Several times today. Somebody is working too hard:

*Error Details:*

Error Code: *HTTP 502*
Error Message: Backend or gateway connection timeout.
Server ID: *cp14009*
*What's going on?*

Origin server might be down
Sucuri Network blocked by Origin Firewall


----------



## Mike Lang (Nov 17, 1999)

Haven't seen that at all today, or ever.


----------



## NorthAlabama (Apr 19, 2012)

i've seen the "server down" error about 4 times over the past 2 weeks, but a refresh always immediately loaded the page afterwards.


----------



## JoeKustra (Dec 7, 2012)

Mike Lang said:


> Haven't seen that at all today, or ever.


Now you have seen it:


----------



## tenthplanet (Mar 5, 2004)

JoeKustra said:


> Now you have seen it:
> View attachment 37987


I saw this a couple times maybe eight months ago, never saw it again. Welcome to the internet.


----------



## jay_man2 (Sep 15, 2003)

JoeKustra said:


> Now you have seen it:
> View attachment 37987


I've seen it in the last day or so.


----------



## Mike Lang (Nov 17, 1999)

That's just the firewall. Hit F5.


----------



## sharkster (Jul 3, 2004)

I get that from time to time. I just refresh and, usually, I'm right back in. On the times that it has been stubborn, it might take 2-3 times. IIRC, I saw it yesterday once.


----------



## LoREvanescence (Jun 19, 2007)

Mike Lang said:


> That's just the firewall. Hit F5.


I have been sing this a lot this past week.

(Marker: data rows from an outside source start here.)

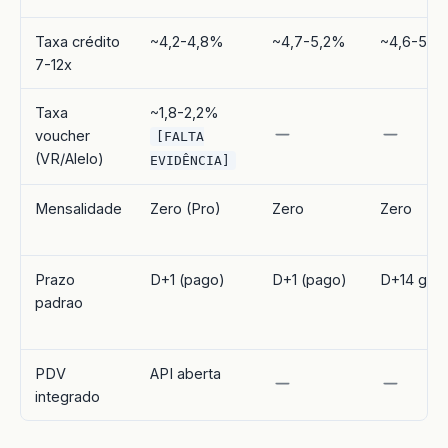
Taxa crédito
~4,2-4,8%
~4,7-5,2%
~4,6-5,1
7-12x
Taxa
~1,8-2,2%
voucher
[FALTA
(VR/Alelo)
EVIDÊNCIA]
Mensalidade
Zero (Pro)
Zero
Zero
Prazo
D+1 (pago)
D+1 (pago)
D+14 grat
padrao
PDV
API aberta
integrado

This morning I was seeing it for over an hour where I couldn't access TCF even after refreshing (Command R) on the Mac.


----------



## Mike Lang (Nov 17, 1999)

Not an hour but we had a brief outage this morning.


----------



## danm628 (May 14, 2002)

I have seen this a couple of times over the last week. It has cleared up within a few minutes each time. Hopefully it isn't a sign of a problem with the TCF server.


----------



## NorthAlabama (Apr 19, 2012)

yeah, it went on for quite a while one day, and it's popped up intermittently for short times over the past week or so.


----------